# Page-level text extractions
◆ ◆ ◆ ◆ ◆ ◆ ◆
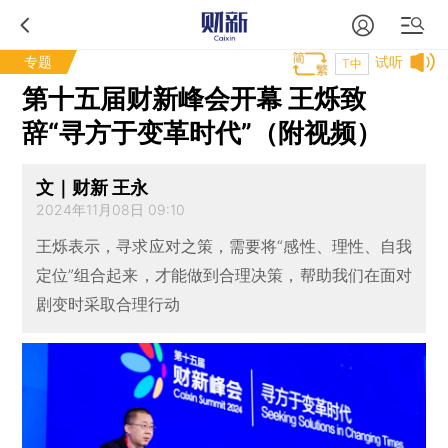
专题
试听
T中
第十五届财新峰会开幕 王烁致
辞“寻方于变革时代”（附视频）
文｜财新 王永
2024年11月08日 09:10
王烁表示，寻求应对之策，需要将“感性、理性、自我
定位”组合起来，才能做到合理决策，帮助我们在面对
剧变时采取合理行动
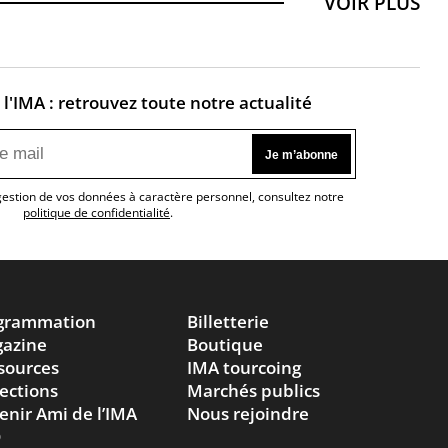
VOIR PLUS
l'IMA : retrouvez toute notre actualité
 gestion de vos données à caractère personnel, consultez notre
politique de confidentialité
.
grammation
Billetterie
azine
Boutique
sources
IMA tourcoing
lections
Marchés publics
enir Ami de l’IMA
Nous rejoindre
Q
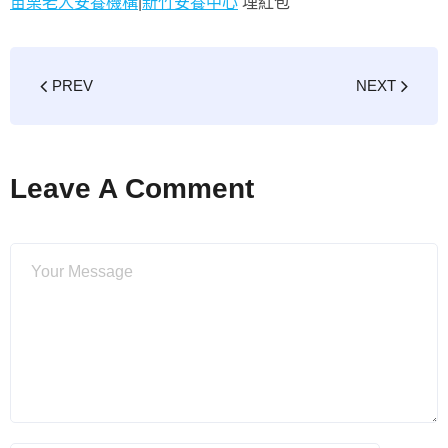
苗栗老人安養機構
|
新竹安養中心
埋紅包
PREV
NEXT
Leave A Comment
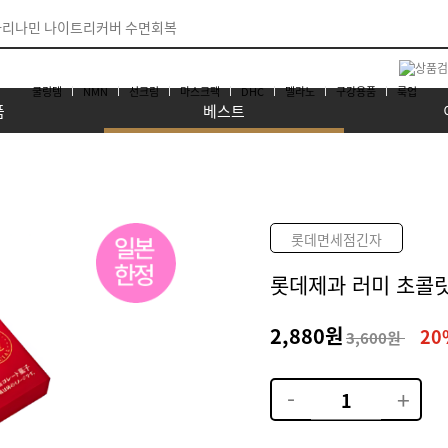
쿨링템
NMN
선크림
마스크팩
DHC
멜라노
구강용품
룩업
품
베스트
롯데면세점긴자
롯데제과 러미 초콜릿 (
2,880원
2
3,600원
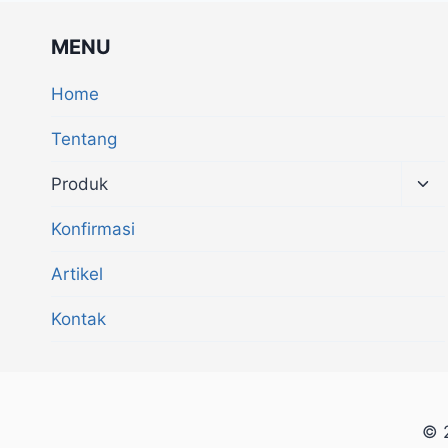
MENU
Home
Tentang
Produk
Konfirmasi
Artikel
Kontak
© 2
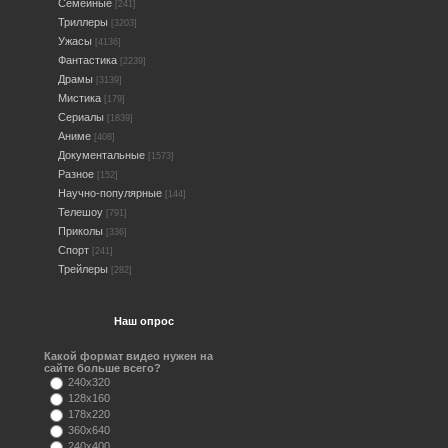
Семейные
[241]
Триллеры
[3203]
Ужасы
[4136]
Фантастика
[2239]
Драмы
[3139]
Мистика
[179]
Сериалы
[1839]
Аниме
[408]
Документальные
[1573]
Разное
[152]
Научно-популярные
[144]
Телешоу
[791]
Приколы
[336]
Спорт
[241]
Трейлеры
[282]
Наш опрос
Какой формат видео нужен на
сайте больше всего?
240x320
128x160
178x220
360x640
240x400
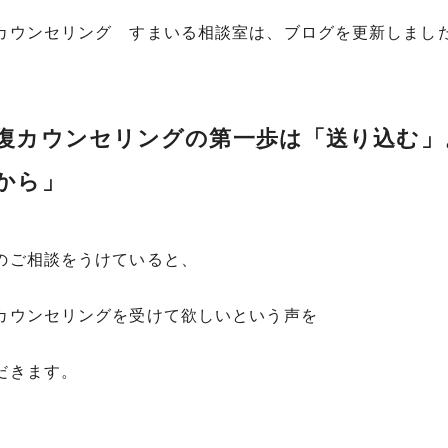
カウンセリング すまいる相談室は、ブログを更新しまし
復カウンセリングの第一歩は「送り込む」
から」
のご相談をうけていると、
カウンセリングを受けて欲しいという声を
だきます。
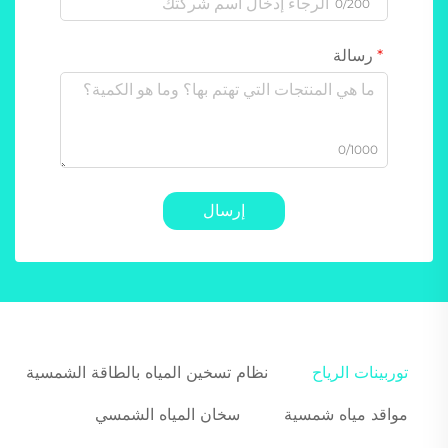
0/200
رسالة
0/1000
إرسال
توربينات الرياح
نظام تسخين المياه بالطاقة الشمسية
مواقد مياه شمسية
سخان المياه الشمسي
◆ ◆ ◆ ◆ ◆ ◆ ◆
# TASK DETAILS
Pictures aside, give the data again exactly as it appears.

# RESPONSE BELOW
专题
试听
T中
第十五届财新峰会开幕 王烁致
辞“寻方于变革时代”（附视频）
文｜财新 王永
2024年11月08日 09:10
王烁表示，寻求应对之策，需要将“感性、理性、自我
定位”组合起来，才能做到合理决策，帮助我们在面对
剧变时采取合理行动
VOIR PLUS
l'IMA : retrouvez toute notre actualité
 gestion de vos données à caractère personnel, consultez notre
politique de confidentialité
.
grammation
Billetterie
azine
Boutique
sources
IMA tourcoing
lections
Marchés publics
enir Ami de l’IMA
Nous rejoindre
Q
苗栗老人安養機構
|
新竹安養中心
埋紅包
PREV
NEXT
Leave A Comment
쿨링템
NMN
선크림
마스크팩
DHC
멜라노
구강용품
룩업
품
베스트
롯데면세점긴자
롯데제과 러미 초콜릿 (
2,880원
2
3,600원
MENU
Home
Tentang
Produk
Konfirmasi
Artikel
Kontak
© 2
Семейные
[241]
Триллеры
[3203]
Ужасы
[4136]
Фантастика
[2239]
Драмы
[3139]
Мистика
[179]
Сериалы
[1839]
Аниме
[408]
Документальные
[1573]
Разное
[152]
Научно-популярные
[144]
Телешоу
[791]
Приколы
[336]
Спорт
[241]
Трейлеры
[282]
Наш опрос
Какой формат видео нужен на
сайте больше всего?
240x320
128x160
178x220
360x640
240x400
カウンセリング すまいる相談室は、ブログを更新しまし
復カウンセリングの第一歩は「送り込む」
から」
のご相談をうけていると、
カウンセリングを受けて欲しいという声を
だきます。
0/200
رسالة
0/1000
إرسال
توربينات الرياح
نظام تسخين المياه بالطاقة الشمسية
مواقد مياه شمسية
سخان المياه الشمسي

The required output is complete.